Task instructions - Would you please write out each of the entries below exactly, omitting pictures?

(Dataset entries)
---
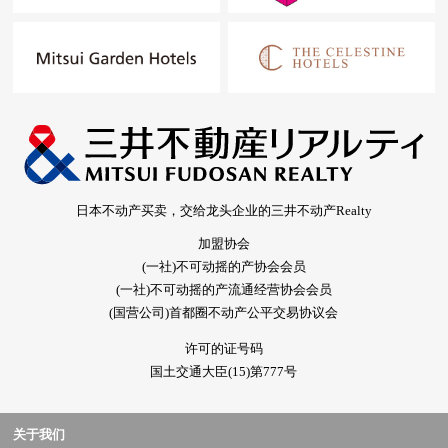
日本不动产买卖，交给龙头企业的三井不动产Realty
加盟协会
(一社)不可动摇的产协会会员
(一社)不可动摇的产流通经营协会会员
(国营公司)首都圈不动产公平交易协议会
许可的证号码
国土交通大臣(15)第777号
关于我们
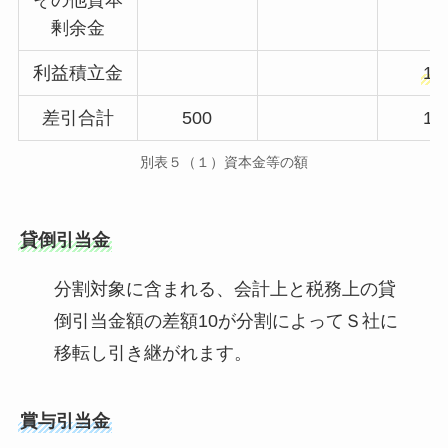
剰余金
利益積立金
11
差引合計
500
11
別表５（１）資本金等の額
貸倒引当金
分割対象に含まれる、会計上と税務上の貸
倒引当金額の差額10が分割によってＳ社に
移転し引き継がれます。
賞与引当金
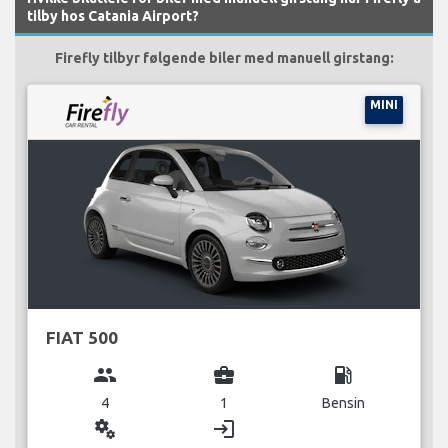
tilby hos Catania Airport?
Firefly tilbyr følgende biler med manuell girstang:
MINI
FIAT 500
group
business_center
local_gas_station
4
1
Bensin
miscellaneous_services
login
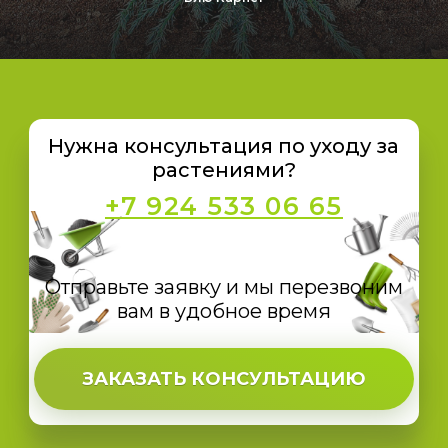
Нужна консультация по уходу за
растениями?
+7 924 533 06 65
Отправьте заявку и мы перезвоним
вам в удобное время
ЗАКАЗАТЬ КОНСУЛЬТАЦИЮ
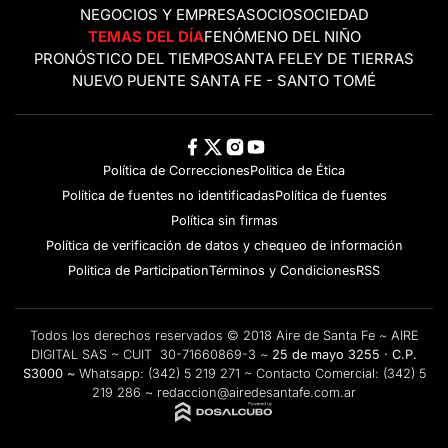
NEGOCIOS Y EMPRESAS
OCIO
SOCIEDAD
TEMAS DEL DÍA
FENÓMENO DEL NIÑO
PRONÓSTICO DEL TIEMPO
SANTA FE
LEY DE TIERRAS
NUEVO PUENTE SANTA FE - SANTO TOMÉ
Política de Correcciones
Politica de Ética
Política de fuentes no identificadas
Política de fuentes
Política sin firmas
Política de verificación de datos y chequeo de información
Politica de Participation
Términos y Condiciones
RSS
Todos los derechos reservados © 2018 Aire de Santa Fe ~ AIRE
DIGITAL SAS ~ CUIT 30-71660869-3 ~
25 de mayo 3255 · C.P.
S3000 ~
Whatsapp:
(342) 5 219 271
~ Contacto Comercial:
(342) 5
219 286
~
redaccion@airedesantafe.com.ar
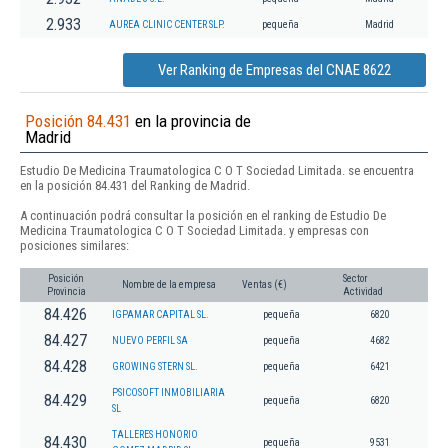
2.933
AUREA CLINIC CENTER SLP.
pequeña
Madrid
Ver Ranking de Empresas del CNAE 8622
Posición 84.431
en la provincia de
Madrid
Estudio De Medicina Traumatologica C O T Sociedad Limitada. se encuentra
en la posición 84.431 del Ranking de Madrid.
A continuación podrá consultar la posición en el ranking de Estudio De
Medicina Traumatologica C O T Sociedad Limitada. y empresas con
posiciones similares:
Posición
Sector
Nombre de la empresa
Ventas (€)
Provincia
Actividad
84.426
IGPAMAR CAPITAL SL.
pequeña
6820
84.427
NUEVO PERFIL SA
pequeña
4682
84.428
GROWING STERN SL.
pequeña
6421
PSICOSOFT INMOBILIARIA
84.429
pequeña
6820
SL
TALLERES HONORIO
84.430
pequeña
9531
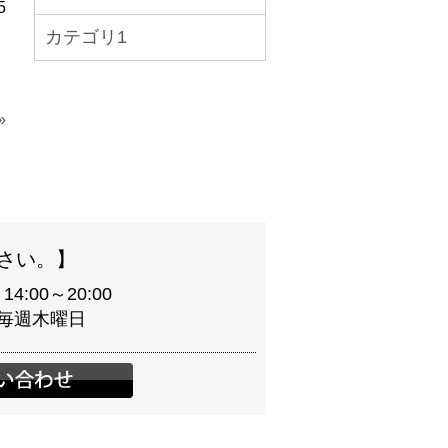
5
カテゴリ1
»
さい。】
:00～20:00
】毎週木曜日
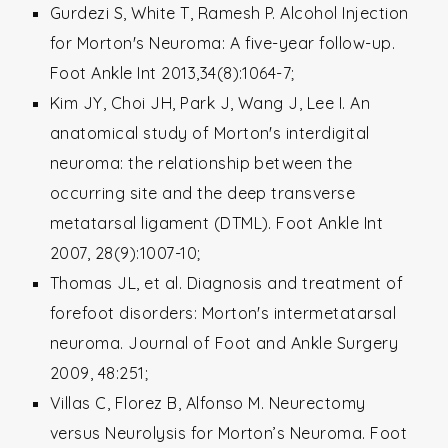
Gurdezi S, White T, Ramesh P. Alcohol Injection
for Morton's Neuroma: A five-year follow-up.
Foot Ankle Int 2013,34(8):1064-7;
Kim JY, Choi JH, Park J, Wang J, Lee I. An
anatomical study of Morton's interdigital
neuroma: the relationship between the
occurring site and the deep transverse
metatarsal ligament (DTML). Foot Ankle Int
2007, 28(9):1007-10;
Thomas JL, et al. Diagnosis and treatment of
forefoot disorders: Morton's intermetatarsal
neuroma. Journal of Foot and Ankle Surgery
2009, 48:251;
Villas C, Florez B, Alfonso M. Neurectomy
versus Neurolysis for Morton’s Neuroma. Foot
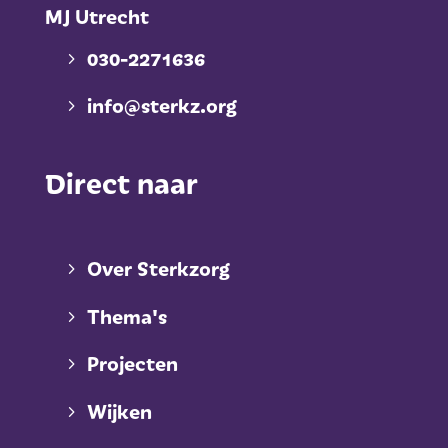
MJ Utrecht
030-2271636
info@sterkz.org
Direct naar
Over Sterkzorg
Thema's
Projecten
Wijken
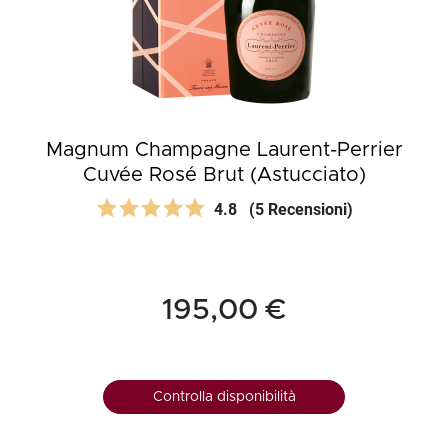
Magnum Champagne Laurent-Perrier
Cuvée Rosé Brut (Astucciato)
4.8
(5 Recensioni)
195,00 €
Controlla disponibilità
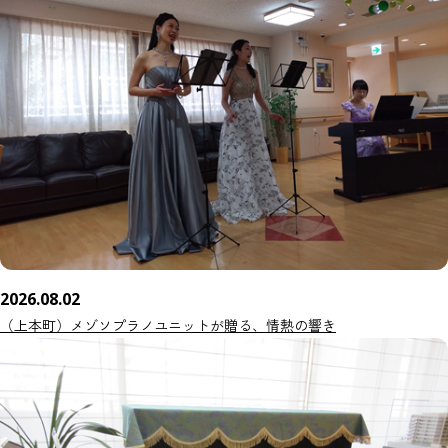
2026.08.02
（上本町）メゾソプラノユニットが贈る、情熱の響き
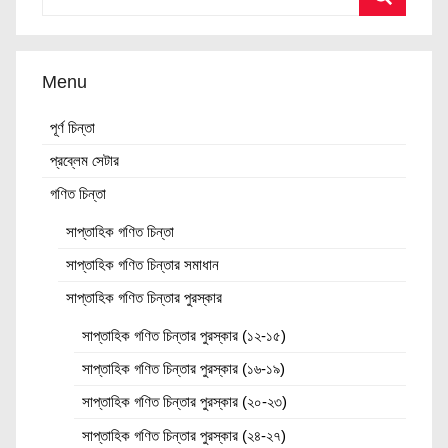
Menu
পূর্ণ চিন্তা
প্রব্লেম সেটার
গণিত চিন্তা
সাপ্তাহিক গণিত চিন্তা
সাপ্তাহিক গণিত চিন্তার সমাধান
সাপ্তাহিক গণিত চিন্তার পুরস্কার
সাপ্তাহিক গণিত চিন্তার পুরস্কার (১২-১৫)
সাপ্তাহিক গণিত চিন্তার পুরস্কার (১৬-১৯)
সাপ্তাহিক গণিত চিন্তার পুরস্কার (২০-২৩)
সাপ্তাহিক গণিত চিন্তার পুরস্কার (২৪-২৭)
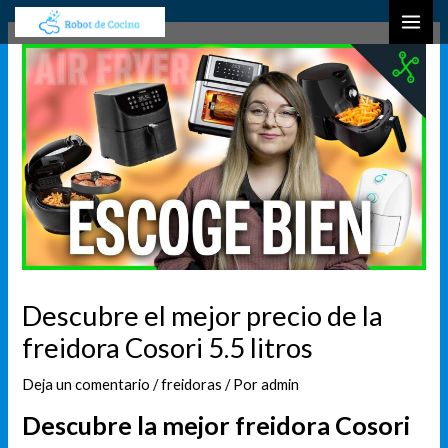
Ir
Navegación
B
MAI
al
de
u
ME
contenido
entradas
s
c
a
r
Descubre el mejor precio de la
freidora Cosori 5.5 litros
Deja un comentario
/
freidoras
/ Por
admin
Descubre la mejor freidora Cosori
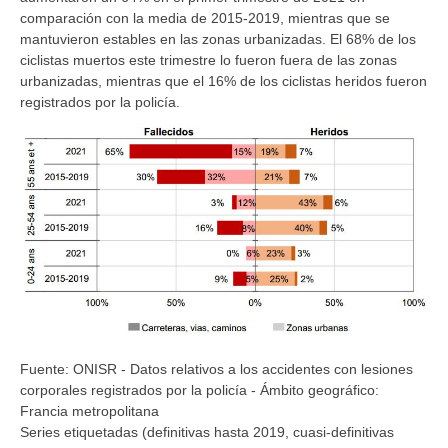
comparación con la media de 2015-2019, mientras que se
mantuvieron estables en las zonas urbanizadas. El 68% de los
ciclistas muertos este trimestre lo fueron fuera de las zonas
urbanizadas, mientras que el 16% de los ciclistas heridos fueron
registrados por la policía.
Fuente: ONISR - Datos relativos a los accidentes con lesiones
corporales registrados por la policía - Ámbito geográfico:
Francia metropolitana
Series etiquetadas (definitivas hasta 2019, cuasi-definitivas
---
Expected output -
日本不动产买卖，交给龙头企业的三井不动产Realty
加盟协会
(一社)不可动摇的产协会会员
(一社)不可动摇的产流通经营协会会员
(国营公司)首都圈不动产公平交易协议会
许可的证号码
国土交通大臣(15)第777号
关于我们
剰余金
利益積立金
11
差引合計
500
11
別表５（１）資本金等の額
貸倒引当金
分割対象に含まれる、会計上と税務上の貸
倒引当金額の差額10が分割によってＳ社に
移転し引き継がれます。
賞与引当金
tilby hos Catania Airport?
Firefly tilbyr følgende biler med manuell girstang:
MINI
FIAT 500
group
business_center
local_gas_station
4
1
Bensin
miscellaneous_services
login
Нужна консультация по уходу за
растениями?
+7 924 533 06 65
Отправьте заявку и мы перезвоним
вам в удобное время
ЗАКАЗАТЬ КОНСУЛЬТАЦИЮ
NEGOCIOS Y EMPRESAS
OCIO
SOCIEDAD
TEMAS DEL DÍA
FENÓMENO DEL NIÑO
PRONÓSTICO DEL TIEMPO
SANTA FE
LEY DE TIERRAS
NUEVO PUENTE SANTA FE - SANTO TOMÉ
Política de Correcciones
Politica de Ética
Política de fuentes no identificadas
Política de fuentes
Política sin firmas
Política de verificación de datos y chequeo de información
Politica de Participation
Términos y Condiciones
RSS
Todos los derechos reservados © 2018 Aire de Santa Fe ~ AIRE
DIGITAL SAS ~ CUIT 30-71660869-3 ~
25 de mayo 3255 · C.P.
S3000 ~
Whatsapp:
(342) 5 219 271
~ Contacto Comercial:
(342) 5
219 286
~
redaccion@airedesantafe.com.ar
2.933
AUREA CLINIC CENTER SLP.
pequeña
Madrid
Ver Ranking de Empresas del CNAE 8622
Posición 84.431
en la provincia de
Madrid
Estudio De Medicina Traumatologica C O T Sociedad Limitada. se encuentra
en la posición 84.431 del Ranking de Madrid.
A continuación podrá consultar la posición en el ranking de Estudio De
Medicina Traumatologica C O T Sociedad Limitada. y empresas con
posiciones similares:
Posición
Sector
Nombre de la empresa
Ventas (€)
Provincia
Actividad
84.426
IGPAMAR CAPITAL SL.
pequeña
6820
84.427
NUEVO PERFIL SA
pequeña
4682
84.428
GROWING STERN SL.
pequeña
6421
PSICOSOFT INMOBILIARIA
84.429
pequeña
6820
SL
TALLERES HONORIO
84.430
pequeña
9531
5
カテゴリ1
»
さい。】
:00～20:00
】毎週木曜日
Gurdezi S, White T, Ramesh P. Alcohol Injection
for Morton's Neuroma: A five-year follow-up.
Foot Ankle Int 2013,34(8):1064-7;
Kim JY, Choi JH, Park J, Wang J, Lee I. An
anatomical study of Morton's interdigital
neuroma: the relationship between the
occurring site and the deep transverse
metatarsal ligament (DTML). Foot Ankle Int
2007, 28(9):1007-10;
Thomas JL, et al. Diagnosis and treatment of
forefoot disorders: Morton's intermetatarsal
neuroma. Journal of Foot and Ankle Surgery
2009, 48:251;
Villas C, Florez B, Alfonso M. Neurectomy
versus Neurolysis for Morton’s Neuroma. Foot
MJ Utrecht
030-2271636
info@sterkz.org
Direct naar
Over Sterkzorg
Thema's
Projecten
Wijken
Magnum Champagne Laurent-Perrier
Cuvée Rosé Brut (Astucciato)
4.8
(5 Recensioni)
195,00 €
Controlla disponibilità
2026.08.02
（上本町）メゾソプラノユニットが贈る、情熱の響き
Menu
পূর্ণ চিন্তা
প্রব্লেম সেটার
গণিত চিন্তা
সাপ্তাহিক গণিত চিন্তা
সাপ্তাহিক গণিত চিন্তার সমাধান
সাপ্তাহিক গণিত চিন্তার পুরস্কার
সাপ্তাহিক গণিত চিন্তার পুরস্কার (১২-১৫)
সাপ্তাহিক গণিত চিন্তার পুরস্কার (১৬-১৯)
সাপ্তাহিক গণিত চিন্তার পুরস্কার (২০-২৩)
সাপ্তাহিক গণিত চিন্তার পুরস্কার (২৪-২৭)
Ir
Navegación
B
MAI
al
de
u
ME
contenido
entradas
s
c
a
r
Descubre el mejor precio de la
freidora Cosori 5.5 litros
Deja un comentario
/
freidoras
/ Por
admin
Descubre la mejor freidora Cosori
comparación con la media de 2015-2019, mientras que se
mantuvieron estables en las zonas urbanizadas. El 68% de los
ciclistas muertos este trimestre lo fueron fuera de las zonas
urbanizadas, mientras que el 16% de los ciclistas heridos fueron
registrados por la policía.
Fuente: ONISR - Datos relativos a los accidentes con lesiones
corporales registrados por la policía - Ámbito geográfico:
Francia metropolitana
Series etiquetadas (definitivas hasta 2019, cuasi-definitivas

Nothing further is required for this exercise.